Robot Down and Ping fail alert suppression

Last activity 07-13-2018 05:57 AM
Anon Anon's profile image
04-02-2015 12:47 PM

When robot goes down then Ping fali and robot Inactive alerts are triggered.
Please define a new process such that whenever robot goes down only Ping fail alert is triggered not Robot inactive.


Comments

07-13-2018 05:57 AM

This might help:

 

-- Find inactive robots, ping them to see if just the robot which is down or the server.

-- The script assumes robot inactive alarms from the hub have been changed to major, this could always be handled by the script of course

-- just insert the following lines after line 26

-- a.level = 4

-- a.severity = major

 

--Find inactive robot alarm(s)

al=alarm.list("message","Robot % is inactive")

if al ~= nil then

   for i = 1,#al do

      -- Place current row al[i] into a (for readability)

      a = al[i]

      -- Print nimid, hostname, severity and message for troubleshooting

      printf("%02d %s %s %s",i,a.source,a.severity,a.message)

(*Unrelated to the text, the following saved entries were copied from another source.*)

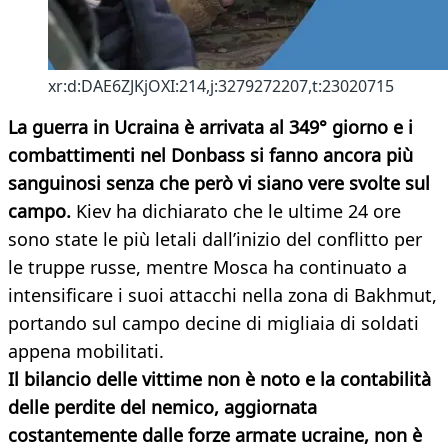
xr:d:DAE6ZJKjOXI:214,j:3279272207,t:23020715
La guerra in Ucraina
è arrivata al 349° giorno e i
combattimenti nel Donbass si fanno ancora più
sanguinosi senza che però vi siano vere svolte sul
campo.
Kiev ha dichiarato che le ultime 24 ore
sono state le più letali dall’inizio del conflitto per
le truppe russe, mentre Mosca ha continuato a
intensificare i suoi attacchi nella zona di Bakhmut,
portando sul campo decine di migliaia di soldati
appena mobilitati.
Il bilancio delle vittime non è noto e la contabilità
delle perdite del nemico, aggiornata
costantemente dalle forze armate ucraine, non è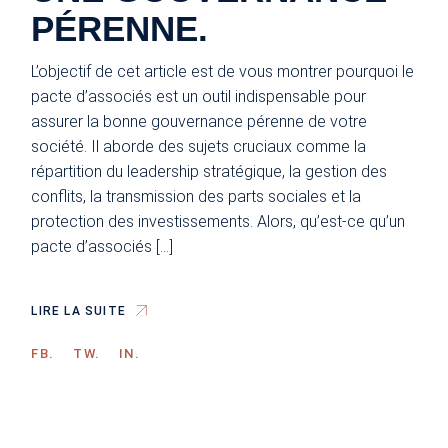
PÉRENNE.
L’objectif de cet article est de vous montrer pourquoi le
pacte d’associés est un outil indispensable pour
assurer la bonne gouvernance pérenne de votre
société. Il aborde des sujets cruciaux comme la
répartition du leadership stratégique, la gestion des
conflits, la transmission des parts sociales et la
protection des investissements. Alors, qu’est-ce qu’un
pacte d’associés […]
LIRE LA SUITE
FB.
TW.
IN.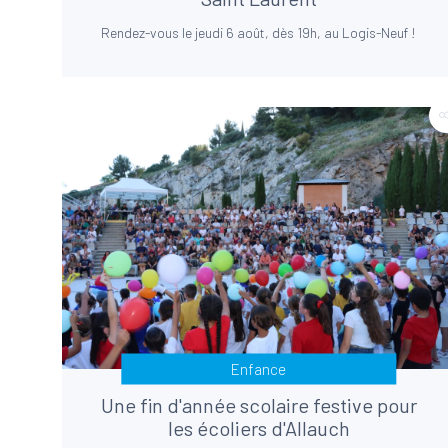
Rendez-vous le jeudi 6 août, dès 19h, au Logis-Neuf !
Enfance
Une fin d'année scolaire festive pour
les écoliers d'Allauch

      -- Get the ip of the robot from the alarm

      ip_addr = a.source

      -- Print for troubleshooting

      print(ip_addr)

      -- Ping the ip

      ping_success = action.ping(ip_addr)

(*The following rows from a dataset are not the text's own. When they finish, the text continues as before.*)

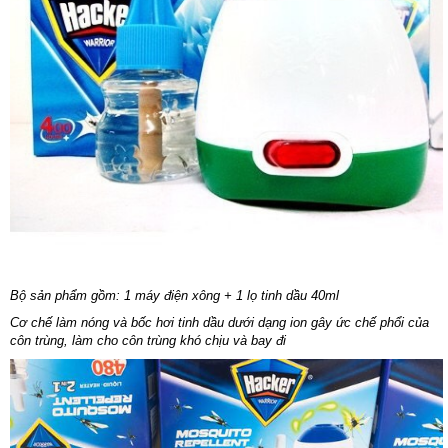
Bộ sản phẩm gồm: 1 máy điện xông + 1 lọ tinh dầu 40ml
Cơ chế làm nóng và bốc hơi tinh dầu dưới dạng ion gây ức chế phổi của
côn trùng, làm cho côn trùng khó chịu và bay đi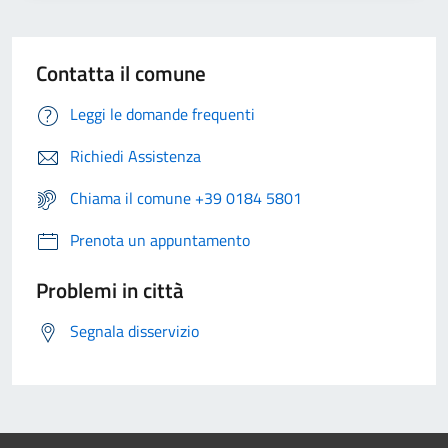
Contatta il comune
Leggi le domande frequenti
Richiedi Assistenza
Chiama il comune +39 0184 5801
Prenota un appuntamento
Problemi in città
Segnala disservizio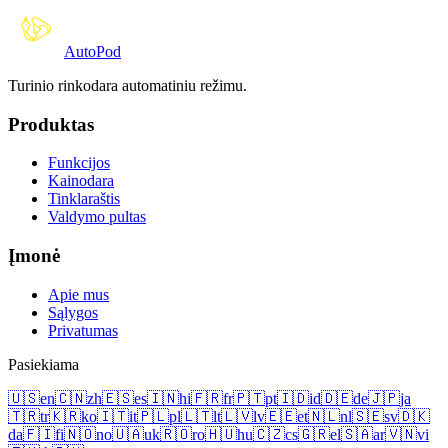
Auto
Pod
Turinio rinkodara automatiniu režimu.
Produktas
Funkcijos
Kainodara
Tinklaraštis
Valdymo pultas
Įmonė
Apie mus
Sąlygos
Privatumas
Pasiekiama
🇺🇸
en
🇨🇳
zh
🇪🇸
es
🇮🇳
hi
🇫🇷
fr
🇵🇹
pt
🇮🇩
id
🇩🇪
de
🇯🇵
ja
🇹🇷
tr
🇰🇷
ko
🇮🇹
it
🇵🇱
pl
🇱🇹
lt
🇱🇻
lv
🇪🇪
et
🇳🇱
nl
🇸🇪
sv
🇩🇰
da
🇫🇮
fi
🇳🇴
no
🇺🇦
uk
🇷🇴
ro
🇭🇺
hu
🇨🇿
cs
🇬🇷
el
🇸🇦
ar
🇻🇳
vi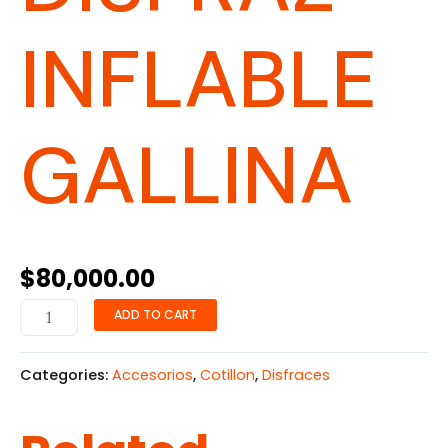
INFLABLE
GALLINA
$
80,000.00
ADD TO CART
Categories:
Accesorios
,
Cotillon
,
Disfraces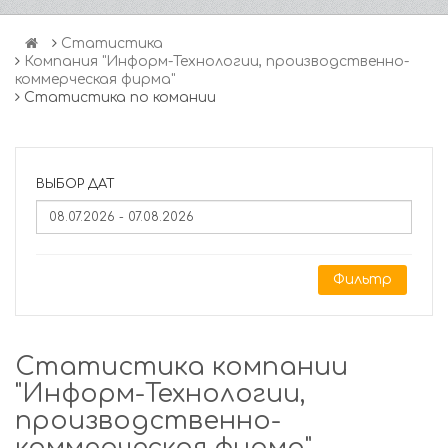
Статистика
Компания "Информ-Технологии, производственно-
коммерческая фирма"
Статистика по комании
ВЫБОР ДАТ
Фильтр
Статистика компании
"Информ-Технологии,
производственно-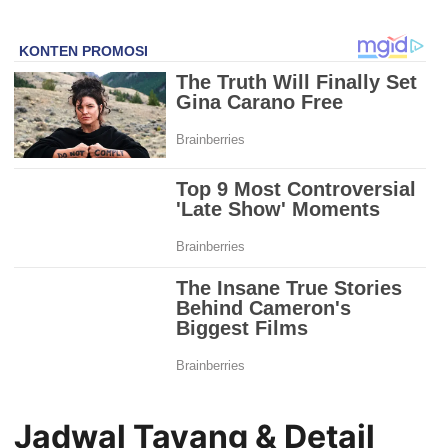
Jadwal Tayang & Detail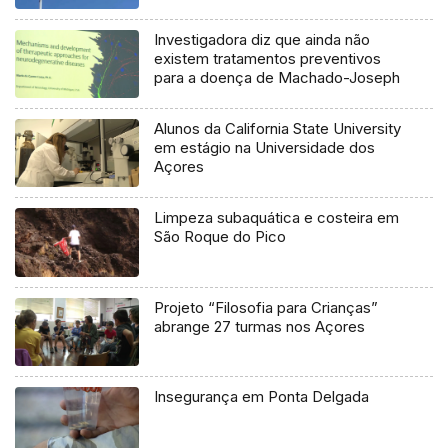
Investigadora diz que ainda não
existem tratamentos preventivos
para a doença de Machado-Joseph
Alunos da California State University
em estágio na Universidade dos
Açores
Limpeza subaquática e costeira em
São Roque do Pico
Projeto “Filosofia para Crianças”
abrange 27 turmas nos Açores
Insegurança em Ponta Delgada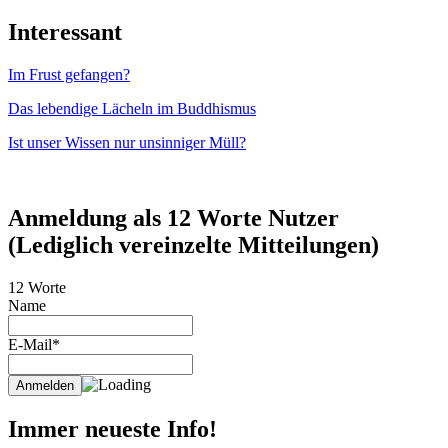
Interessant
Im Frust gefangen?
Das lebendige Lächeln im Buddhismus
Ist unser Wissen nur unsinniger Müll?
Anmeldung als 12 Worte Nutzer
(Lediglich vereinzelte Mitteilungen)
12 Worte
Name
E-Mail*
Immer neueste Info!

         if ping_success then

            -- Print the status for troubleshooting

            print("Ping success "..ip_addr)

            -- Edit the alarm message to to assist ops

            message_add_OK = "but server responds to ping OK"

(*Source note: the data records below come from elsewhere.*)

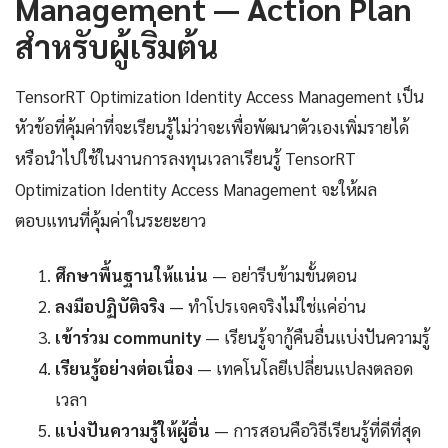
Management — Action Plan
สำหรับผู้เริ่มต้น
TensorRT Optimization Identity Access Management เป็น
หัวข้อที่คุ้มค่าที่จะเรียนรู้ไม่ว่าจะเพื่อพัฒนาตัวเองเพิ่มรายได้
หรือนำไปใช้ในงานการลงทุนเวลาเรียนรู้ TensorRT
Optimization Identity Access Management จะให้ผล
ตอบแทนที่คุ้มค่าในระยะยาว
ศึกษาพื้นฐานให้แน่น
— อย่ารีบข้ามขั้นตอน
ลงมือปฏิบัติจริง
— ทำโปรเจคจริงไม่ใช่แค่อ่าน
เข้าร่วม community
— เรียนรู้จากู้คืนอื่นแบ่งปันความรู้
เรียนรู้อย่างต่อเนื่อง
— เทคโนโลยีเปลี่ยนแปลงตลอด
เวลา
แบ่งปันความรู้ให้ผู้อื่น
— การสอนคือวิธีเรียนรู้ที่ดีที่สุด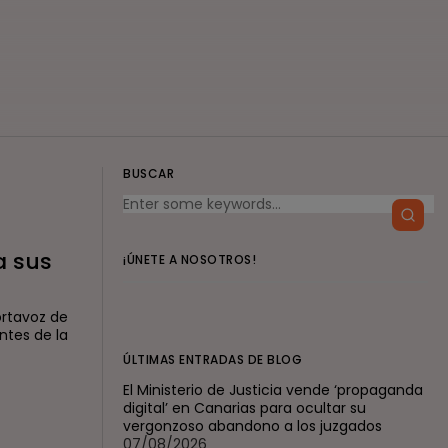
BUSCAR
a sus
¡ÚNETE A NOSOTROS!
ortavoz de
ntes de la
ÚLTIMAS ENTRADAS DE BLOG
El Ministerio de Justicia vende ‘propaganda
digital’ en Canarias para ocultar su
vergonzoso abandono a los juzgados
07/08/2026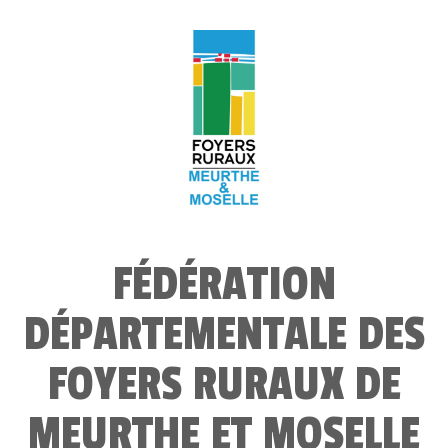
FÉDÉRATION
DÉPARTEMENTALE DES
FOYERS RURAUX DE
MEURTHE ET MOSELLE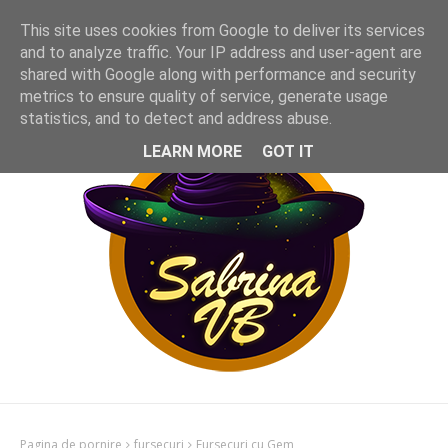
This site uses cookies from Google to deliver its services
and to analyze traffic. Your IP address and user-agent are
shared with Google along with performance and security
metrics to ensure quality of service, generate usage
statistics, and to detect and address abuse.
LEARN MORE
GOT IT
Pagina de pornire
fursecuri
Fursecuri cu Gem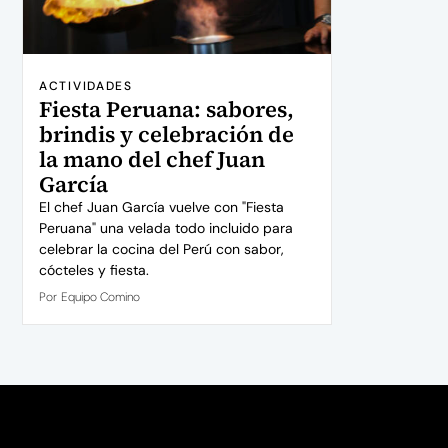
ACTIVIDADES
Fiesta Peruana: sabores,
brindis y celebración de
la mano del chef Juan
García
El chef Juan García vuelve con "Fiesta
Peruana" una velada todo incluido para
celebrar la cocina del Perú con sabor,
cócteles y fiesta.
Por
Equipo Comino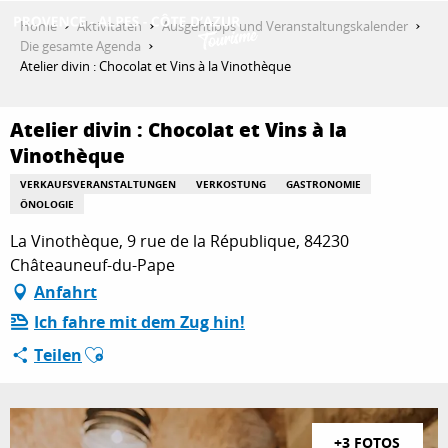
Aller
Home
Aktivitäten
Ausgehtipps und Veranstaltungskalender
au
Die gesamte Agenda
contenu
Atelier divin : Chocolat et Vins à la Vinothèque
ENTDECKEN
principal
Atelier divin : Chocolat et Vins à la
Vinothèque
AKTIVITÄTEN
VERKAUFSVERANSTALTUNGEN
VERKOSTUNG
GASTRONOMIE
ÖNOLOGIE
AUFENTHALT
La Vinothèque, 9 rue de la République, 84230
Châteauneuf-du-Pape
Anfahrt
ESPACE PRO
Ich fahre mit dem Zug hin!
Ajouter aux favoris
Teilen
+3 FOTOS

            a.message = a.message.." "..message_add_OK

            -- Change severity to major

            --a.level = 4

            --a.severity = major

            alarm.set (a)

         else

            --Print the status for troubleshooting

            print("Ping fail "..ip_addr)

            -- Edit the alarm message to assist ops

            message_add_fail = "and no response to ping!"

            a.message = a.message.." "..message_add_fail

            -- Change the severity to critical

            a.level = 5

            a.severity = critical

            alarm.set(a)

         end

   end

end  

06-09-2017 10:26 AM

Hi,

 

That's a very bad idea. First "Robot is inactive" mean that the Nimsoft agent is probably down (but the VM/Physical Server can be ok).

 

The monitoring is not the same at all (And returned QOS are not reporting the same metrics). Right here this is how i see these alarms : 

 

Robot is inactive : The monitoring is probably down.

Ping failed : The server is probably down.

 

The difference between them is important and for big customer that change how the incident is created and which team is contacted at first.

 

Best Regards,

Thomas

09-11-2015 06:01 AM

If i'm not mistaken "Robot is Inactive" alarms are generated from/because the hub probe has not received a message (actively or passively) from the robot within a specified time period. A ping fail is generated because the the icmp (or net_connect) probe not getting an ICMP reply from the server.


They are two separate probes and therefore unaware of each other's alarms - I don't think it's possible to have only the ping when both conditions exist (with the current architecture).


You might be able code something in nas (or use fault_correlation ?) that would produce the desired result you are looking for.